# WHAT YOU NEED TO DO:
Scan the records for the word "Family". Copy each line that includes it.

[Stored dataset items]
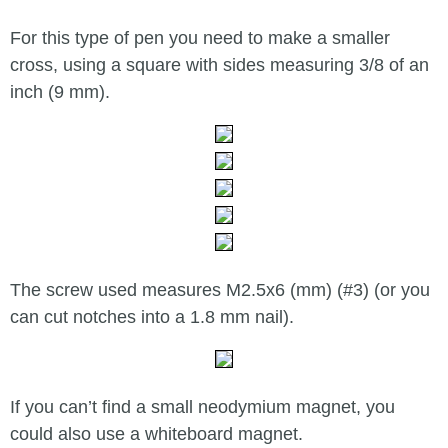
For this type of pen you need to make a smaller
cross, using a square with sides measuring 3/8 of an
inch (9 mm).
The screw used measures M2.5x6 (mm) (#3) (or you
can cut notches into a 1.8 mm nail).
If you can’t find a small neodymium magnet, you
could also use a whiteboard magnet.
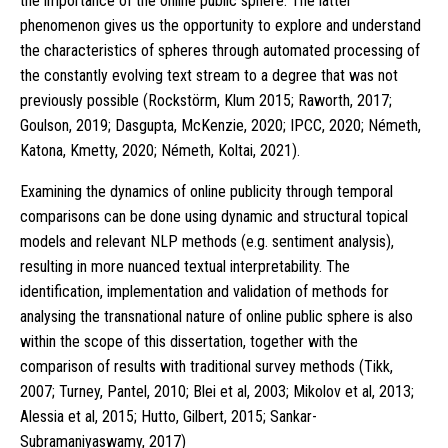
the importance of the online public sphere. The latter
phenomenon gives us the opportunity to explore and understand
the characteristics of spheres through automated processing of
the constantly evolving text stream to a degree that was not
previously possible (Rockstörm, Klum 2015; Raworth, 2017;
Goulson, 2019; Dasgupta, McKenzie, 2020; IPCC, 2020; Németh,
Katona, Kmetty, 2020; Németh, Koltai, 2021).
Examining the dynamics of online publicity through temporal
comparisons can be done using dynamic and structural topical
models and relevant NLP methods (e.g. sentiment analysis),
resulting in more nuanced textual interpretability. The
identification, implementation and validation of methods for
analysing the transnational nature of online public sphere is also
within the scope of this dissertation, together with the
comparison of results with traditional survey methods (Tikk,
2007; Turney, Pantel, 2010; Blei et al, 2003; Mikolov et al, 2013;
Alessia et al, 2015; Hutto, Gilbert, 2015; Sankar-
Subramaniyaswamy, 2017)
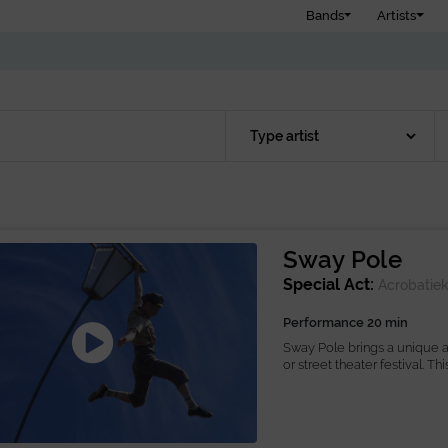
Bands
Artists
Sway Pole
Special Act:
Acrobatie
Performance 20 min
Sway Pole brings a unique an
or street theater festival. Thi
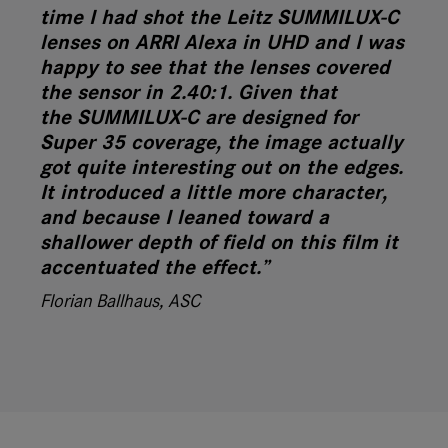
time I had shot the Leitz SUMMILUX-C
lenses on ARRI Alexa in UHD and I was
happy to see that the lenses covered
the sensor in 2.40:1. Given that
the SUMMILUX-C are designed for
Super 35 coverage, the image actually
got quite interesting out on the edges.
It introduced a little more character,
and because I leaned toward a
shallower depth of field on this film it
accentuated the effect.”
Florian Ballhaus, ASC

* * *

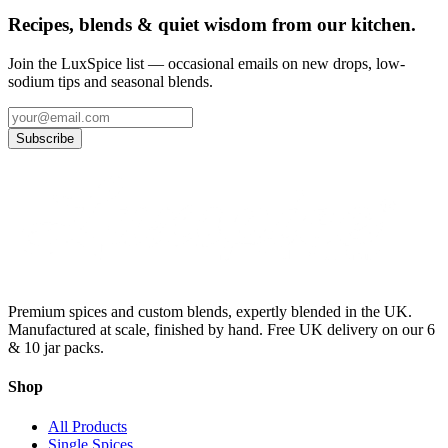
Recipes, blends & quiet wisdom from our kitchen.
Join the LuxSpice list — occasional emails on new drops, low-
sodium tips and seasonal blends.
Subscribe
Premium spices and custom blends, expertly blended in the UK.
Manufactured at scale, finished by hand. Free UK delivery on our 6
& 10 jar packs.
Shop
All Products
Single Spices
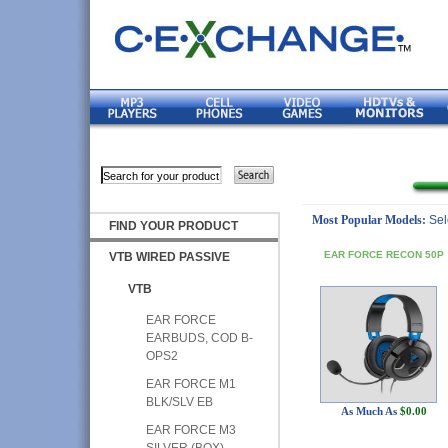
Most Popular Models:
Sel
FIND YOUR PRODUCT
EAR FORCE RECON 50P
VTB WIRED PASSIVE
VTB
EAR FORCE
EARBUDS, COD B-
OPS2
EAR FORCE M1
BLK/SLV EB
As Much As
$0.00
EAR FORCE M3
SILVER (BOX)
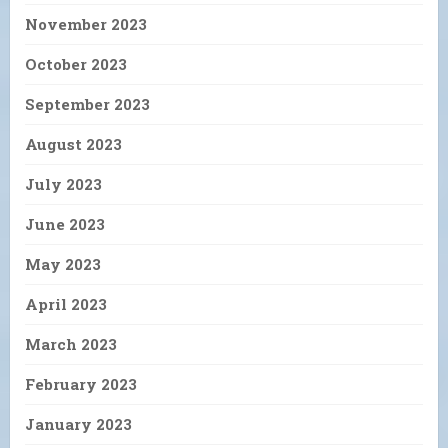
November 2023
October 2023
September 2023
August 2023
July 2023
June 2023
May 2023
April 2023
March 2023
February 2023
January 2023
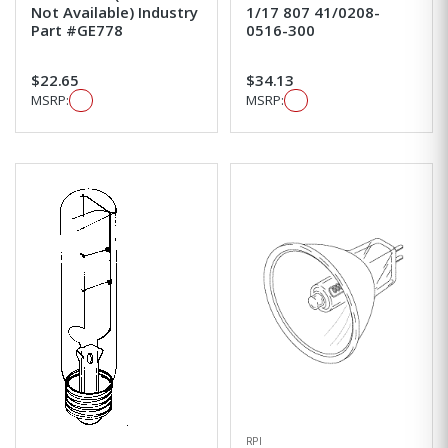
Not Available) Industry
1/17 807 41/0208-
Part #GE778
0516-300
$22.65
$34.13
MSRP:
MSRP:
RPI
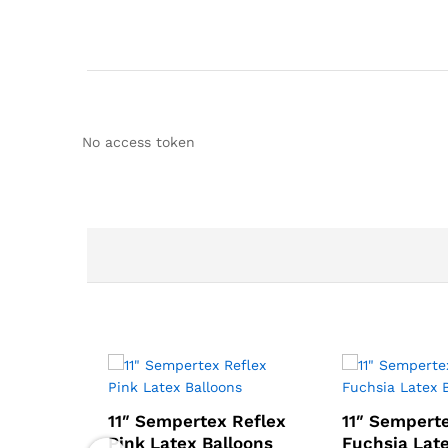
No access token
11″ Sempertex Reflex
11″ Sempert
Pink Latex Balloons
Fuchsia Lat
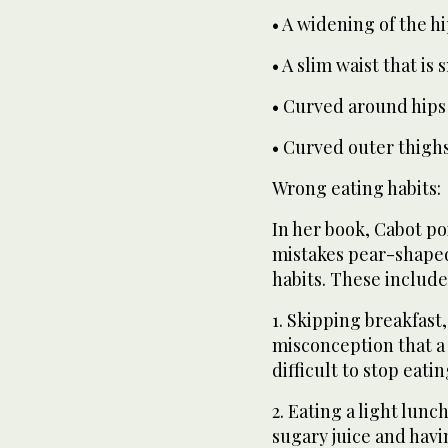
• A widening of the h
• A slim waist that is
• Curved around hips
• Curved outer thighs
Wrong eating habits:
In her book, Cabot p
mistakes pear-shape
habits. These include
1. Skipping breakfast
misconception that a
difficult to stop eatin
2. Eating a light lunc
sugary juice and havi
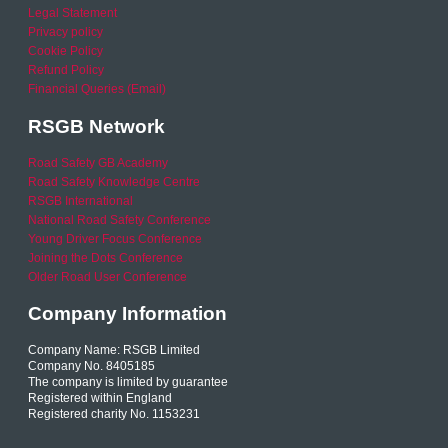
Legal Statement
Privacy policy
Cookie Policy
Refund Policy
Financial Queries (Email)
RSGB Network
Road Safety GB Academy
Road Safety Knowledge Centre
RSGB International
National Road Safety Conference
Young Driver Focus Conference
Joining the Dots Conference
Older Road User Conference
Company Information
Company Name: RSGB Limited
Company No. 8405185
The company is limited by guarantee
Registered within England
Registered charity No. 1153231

--

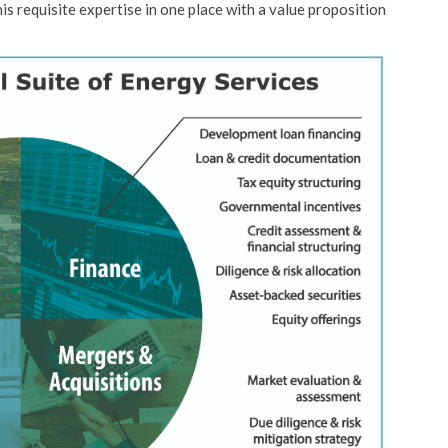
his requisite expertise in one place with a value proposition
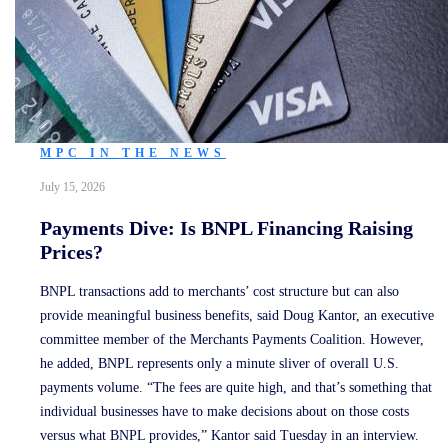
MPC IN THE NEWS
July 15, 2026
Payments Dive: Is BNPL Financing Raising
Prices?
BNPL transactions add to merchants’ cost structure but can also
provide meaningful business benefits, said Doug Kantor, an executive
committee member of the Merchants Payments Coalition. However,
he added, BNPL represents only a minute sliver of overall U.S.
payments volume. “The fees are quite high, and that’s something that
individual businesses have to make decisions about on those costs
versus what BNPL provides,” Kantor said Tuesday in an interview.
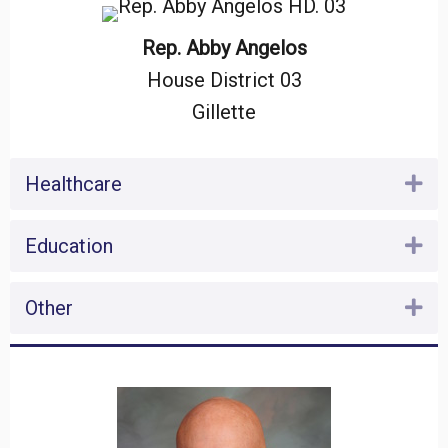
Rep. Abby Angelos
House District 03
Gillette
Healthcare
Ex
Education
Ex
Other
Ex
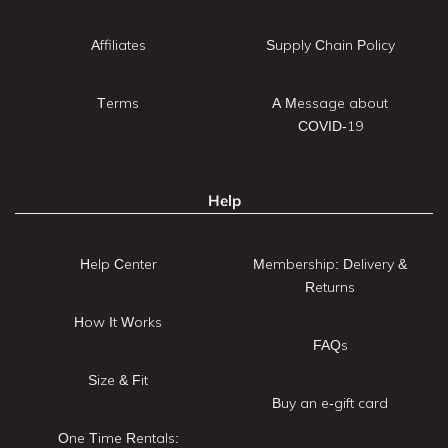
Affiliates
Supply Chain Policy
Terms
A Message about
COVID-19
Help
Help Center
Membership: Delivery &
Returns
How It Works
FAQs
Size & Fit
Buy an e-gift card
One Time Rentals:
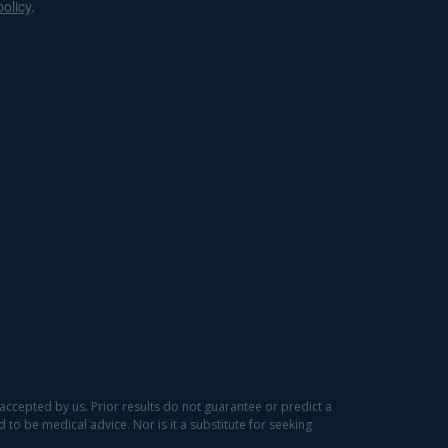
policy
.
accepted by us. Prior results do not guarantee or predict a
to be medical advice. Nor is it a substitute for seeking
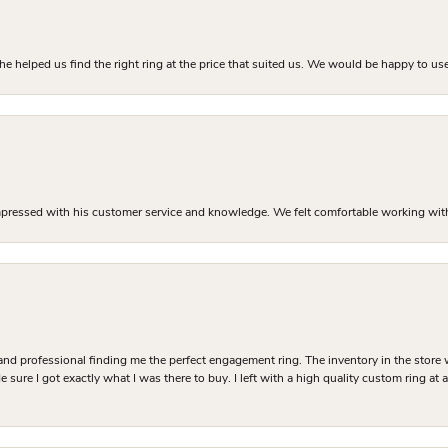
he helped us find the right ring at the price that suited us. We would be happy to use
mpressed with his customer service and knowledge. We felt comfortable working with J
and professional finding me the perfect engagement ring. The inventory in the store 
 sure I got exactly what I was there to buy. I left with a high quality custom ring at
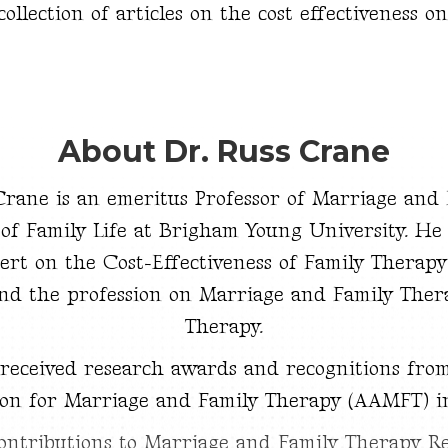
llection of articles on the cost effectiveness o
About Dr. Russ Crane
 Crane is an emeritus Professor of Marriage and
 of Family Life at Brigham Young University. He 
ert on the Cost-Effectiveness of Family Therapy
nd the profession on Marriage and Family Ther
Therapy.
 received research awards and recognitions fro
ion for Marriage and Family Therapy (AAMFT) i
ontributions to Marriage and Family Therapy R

# TASK SOLUTION:
 of Family Life at Brigham Young University. He 
ert on the Cost-Effectiveness of Family Therapy
nd the profession on Marriage and Family Ther
ion for Marriage and Family Therapy (AAMFT) i
ontributions to Marriage and Family Therapy R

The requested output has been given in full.